From 3108681349681dc9e5f3141313546f440527fde0 Mon Sep 17 00:00:00 2001
From: Manasa Venkatakrishnan <mvenkatakrishnan@chanzuckerberg.com>
Date: Wed, 11 Dec 2024 17:40:02 -0800
Subject: [PATCH] chore: Supporting dataset level job queuing

---
 ingestion_tools/scripts/enqueue_runs.py | 96 +++++++++++++++++--------
 1 file changed, 66 insertions(+), 30 deletions(-)

diff --git a/ingestion_tools/scripts/enqueue_runs.py b/ingestion_tools/scripts/enqueue_runs.py
index 17819610a..36e355503 100644
--- a/ingestion_tools/scripts/enqueue_runs.py
+++ b/ingestion_tools/scripts/enqueue_runs.py
@@ -360,6 +360,12 @@ def db_import(
     multiple=False,
     help="Exclude runs matching this regex. If not specified, all runs are processed",
 )
+@click.option(
+    "--queue-datasets/--queue-runs",
+    type=bool,
+    default=False,
+    help="Queue jobs for datasets instead of runs",
+)
 @ingest_common_options
 @enqueue_common_options
 @click.pass_context
@@ -374,6 +380,7 @@ def queue(
     force_overwrite: bool,
     swipe_wdl_key: str,
     skip_until_run_name: str,
+    queue_datasets: bool,
     **kwargs,
 ):
     handle_common_options(ctx, kwargs)
@@ -396,21 +403,63 @@ def queue(
     filter_datasets = [re.compile(pattern) for pattern in kwargs.get("filter_dataset_name", [])]
     exclude_datasets = [re.compile(pattern) for pattern in kwargs.get("exclude_dataset_name", [])]
 
+    wdl_args = {
+        "config_file": config_file,
+        "input_bucket": input_bucket,
+        "output_path": output_path,
+    }
+
     # Always iterate over depostions, datasets and runs.
     for deposition in DepositionImporter.finder(config):
         print(f"Processing deposition: {deposition.name}")
         datasets = DatasetImporter.finder(config, deposition=deposition)
-        for dataset in datasets:
-            if list(filter(lambda x: x.match(dataset.name), exclude_datasets)):
-                print(f"Excluding {dataset.name}..")
-                continue
-            if filter_datasets and not list(filter(lambda x: x.match(dataset.name), filter_datasets)):
-                print(f"Skipping {dataset.name}..")
-                continue
-            print(f"Processing dataset: {dataset.name}")

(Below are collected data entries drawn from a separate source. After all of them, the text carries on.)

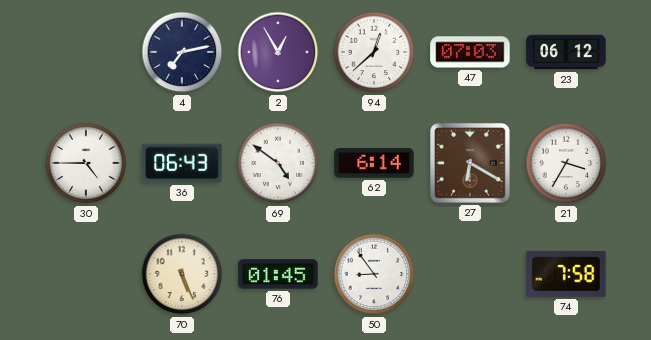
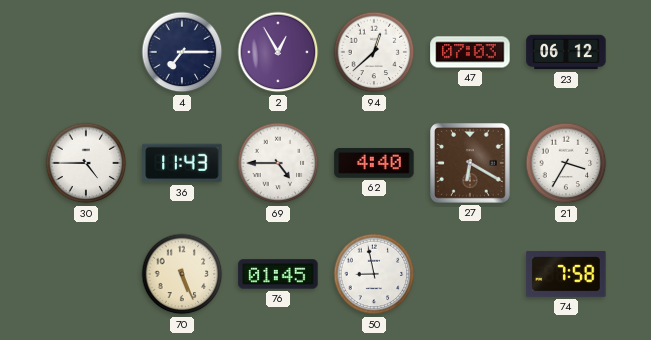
4: 7:13 -> 7:15
36: 06:43 -> 11:43
69: 4:51 -> 4:45
62: 6:14 -> 4:40
50: 8:54 -> 8:58
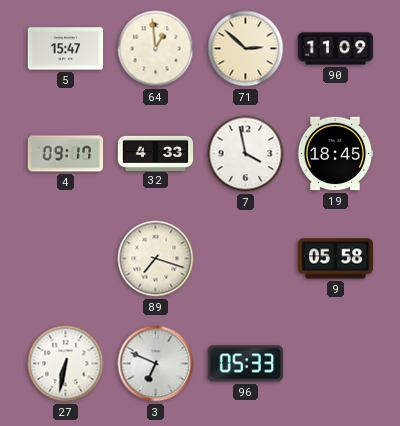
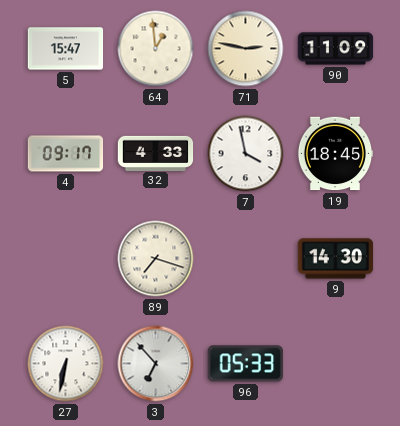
71: 2:52 -> 2:47
9: 05:58 -> 14:30
3: 6:49 -> 6:53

-            runs = RunImporter.finder(config, dataset=dataset)
-            futures = []
-            with ProcessPoolExecutor(max_workers=ctx.obj["parallelism"]) as workerpool:
+        futures = []
+
+        with ProcessPoolExecutor(max_workers=ctx.obj["parallelism"]) as workerpool:
+            for dataset in datasets:
+                if list(filter(lambda x: x.match(dataset.name), exclude_datasets)):
+                    print(f"Excluding {dataset.name}..")
+                    continue
+                if filter_datasets and not list(filter(lambda x: x.match(dataset.name), filter_datasets)):
+                    print(f"Skipping {dataset.name}..")

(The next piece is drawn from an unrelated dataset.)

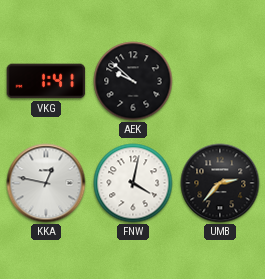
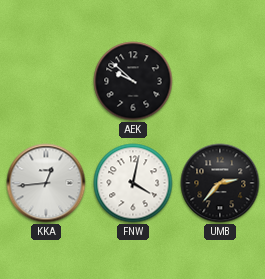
VKG: 1:41 -> none
KKA: 12:47 -> 12:44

+                    continue
+                print(f"Processing dataset: {dataset.name}")
+
+                per_dataset_args = {}
+                # Don't copy over dataset and run name filters to the queued jobs - they're intended to be
+                # batched into 1-dataset chunks.
+                excluded_args = ["filter_dataset_name"]
+                for k, v in kwargs.items():
+                    if any(substring in k for substring in excluded_args):
+                        break
+                    per_dataset_args[k] = v
+
+                dataset_id = dataset.name
+                deposition_id = deposition.name
+                ds_execution_name = f"{int(time.time())}-dep{deposition_id}-ds{dataset_id}"
+                if queue_datasets:
+                    new_args = to_args(
+                        import_everything=import_everything,
+                        write_mrc=write_mrc,
+                        write_zarr=write_zarr,
+                        force_overwrite=force_overwrite,
+                        **per_dataset_args,
+                    )  # make a copy
+                    new_args.append(f"--filter-dataset-name '^{dataset.name}$'")
+                    futures.append(
+                        workerpool.submit(
+                            partial(
+                                run_job,
+                                ds_execution_name,
+                                {**{"flags": " ".join(new_args)}, **wdl_args},
+                                swipe_wdl_key=swipe_wdl_key,
+                                **ctx.obj,
+                            ),
+                        ),
+                    )
+                    continue
+
+                runs = RunImporter.finder(config, dataset=dataset)
                 for run in runs:
                     if skip_run and not skip_run_until_regex.match(run.name):
                         print(f"Skipping {run.name}..")
@@ -425,14 +474,10 @@ def queue(
                         continue
                     print(f"Processing {run.name}...")
 
-                    per_run_args = {}
-                    # Don't copy over dataset and run name filters to the queued jobs - they're intended to be
+                    per_run_args = dict(per_dataset_args)
+                    # Don't copy over run name filters to the queued jobs - they're intended to be
                     # batched into 1-run chunks.
-                    excluded_args = ["filter_dataset_name", "filter_run_name"]
-                    for k, v in kwargs.items():
-                        if any(substring in k for substring in excluded_args):
-                            break
-                        per_run_args[k] = v
+                    per_run_args.pop("filter_run_name", None)
                     new_args = to_args(
                         import_everything=import_everything,
                         write_mrc=write_mrc,
@@ -443,32 +488,23 @@ def queue(
                     new_args.append(f"--filter-dataset-name '^{dataset.name}$'")
                     new_args.append(f"--filter-run-name '^{run.name}$'")
 
-                    dataset_id = dataset.name
-                    deposition_id = deposition.name
-                    execution_name = f"{int(time.time())}-dep{deposition_id}-ds{dataset_id}-run{run.name}"
+                    execution_name = f"{int(time.time())}-{ds_execution_name}-run{run.name}"
 
                     # execution name greater than 80 chars causes boto ValidationException
                     if len(execution_name) > 80:
                         execution_name = execution_name[-80:]
-
-                    wdl_args = {
-                        "config_file": config_file,
-                        "input_bucket": input_bucket,
-                        "output_path": output_path,
-                        "flags": " ".join(new_args),
-                    }
                     futures.append(
                         workerpool.submit(
                             partial(
                                 run_job,
                                 execution_name,
-                                wdl_args,
+                                {**{"flags": " ".join(new_args)}, **wdl_args},
                                 swipe_wdl_key=swipe_wdl_key,
                                 **ctx.obj,
                             ),
                         ),
                     )
-                wait(futures)
+        wait(futures)
 
 
 class OrderedSyncFilters(click.Command):